====== Material for this exercise ======
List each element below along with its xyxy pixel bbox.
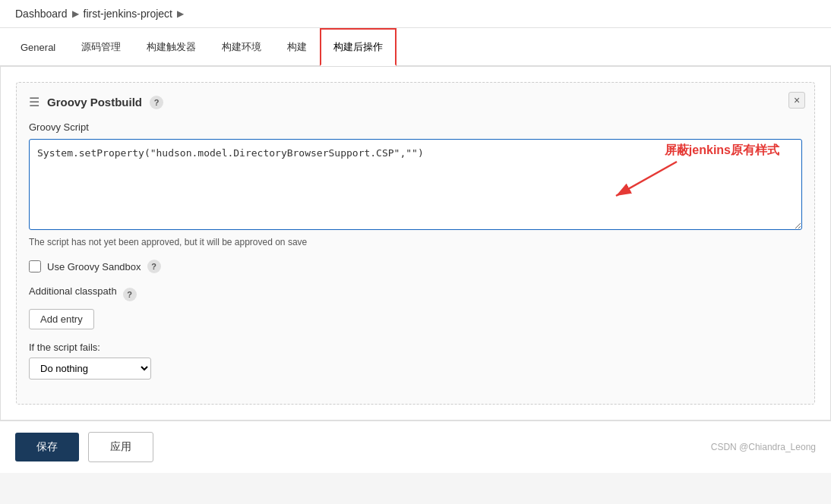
bottom-bar: 保存 应用 CSDN @Chiandra_Leong <box>0 421 831 473</box>
watermark: CSDN @Chiandra_Leong <box>711 442 816 452</box>
classpath-help-icon[interactable]: ? <box>123 288 137 301</box>
tab-env[interactable]: 构建环境 <box>209 29 274 65</box>
script-fails-select[interactable]: Do nothing Mark as failed Mark as unstab… <box>29 358 151 380</box>
tab-general[interactable]: General <box>8 30 68 64</box>
script-hint: The script has not yet been approved, bu… <box>29 237 802 247</box>
sandbox-label[interactable]: Use Groovy Sandbox <box>47 261 141 272</box>
drag-icon: ☰ <box>29 95 39 109</box>
tab-trigger[interactable]: 构建触发器 <box>134 29 209 65</box>
close-button[interactable]: × <box>788 92 805 109</box>
groovy-script-input[interactable] <box>29 139 802 230</box>
save-button[interactable]: 保存 <box>15 433 79 461</box>
tab-build[interactable]: 构建 <box>274 29 320 65</box>
breadcrumb-project[interactable]: first-jenkins-project <box>84 8 172 20</box>
script-fails-section: If the script fails: Do nothing Mark as … <box>29 342 802 380</box>
sandbox-checkbox[interactable] <box>29 260 41 272</box>
sandbox-row: Use Groovy Sandbox ? <box>29 260 802 273</box>
plugin-card-header: ☰ Groovy Postbuild ? <box>29 95 802 109</box>
annotation-container: 屏蔽jenkins原有样式 <box>29 139 802 232</box>
sandbox-help-icon[interactable]: ? <box>147 260 161 273</box>
groovy-script-section: Groovy Script 屏蔽jenkins原有样式 The script h… <box>29 121 802 247</box>
tabs-bar: General 源码管理 构建触发器 构建环境 构建 构建后操作 <box>0 28 831 66</box>
groovy-script-label: Groovy Script <box>29 121 802 133</box>
add-entry-button[interactable]: Add entry <box>29 309 94 329</box>
plugin-title: Groovy Postbuild <box>47 96 142 109</box>
apply-button[interactable]: 应用 <box>88 432 153 462</box>
tab-post-build[interactable]: 构建后操作 <box>320 28 397 66</box>
main-panel: ☰ Groovy Postbuild ? × Groovy Script <box>0 66 831 421</box>
classpath-section: Additional classpath ? Add entry <box>29 285 802 329</box>
tab-source[interactable]: 源码管理 <box>68 29 134 65</box>
breadcrumb-arrow-1: ▶ <box>72 8 79 19</box>
classpath-label: Additional classpath <box>29 285 117 297</box>
plugin-card-groovy: ☰ Groovy Postbuild ? × Groovy Script <box>16 82 815 405</box>
plugin-help-icon[interactable]: ? <box>150 96 163 109</box>
annotation-arrow-svg <box>593 154 684 207</box>
breadcrumb-dashboard[interactable]: Dashboard <box>15 8 68 20</box>
breadcrumb-arrow-2: ▶ <box>177 8 184 19</box>
svg-line-1 <box>616 162 677 196</box>
script-fails-label: If the script fails: <box>29 342 802 353</box>
breadcrumb: Dashboard ▶ first-jenkins-project ▶ <box>0 0 831 28</box>
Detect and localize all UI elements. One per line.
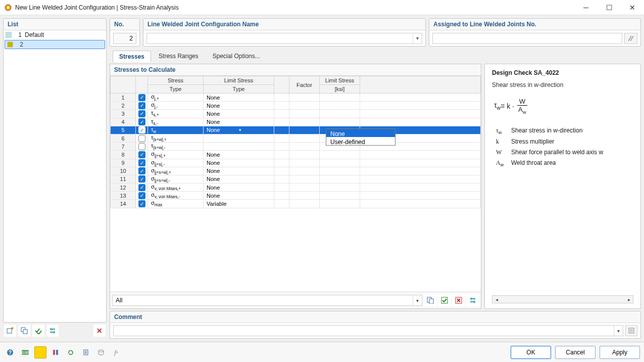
======
## Work task:
Show each line of the listing that holds the string "breadcrumb".

## Answer space:
breadcrumb-project[interactable]: first-jenkins-project <box>84 8 172 20</box>
breadcrumb-arrow-1: ▶ <box>72 8 79 19</box>
breadcrumb-dashboard[interactable]: Dashboard <box>15 8 68 20</box>
breadcrumb-arrow-2: ▶ <box>177 8 184 19</box>
breadcrumb: Dashboard ▶ first-jenkins-project ▶ <box>0 0 831 28</box>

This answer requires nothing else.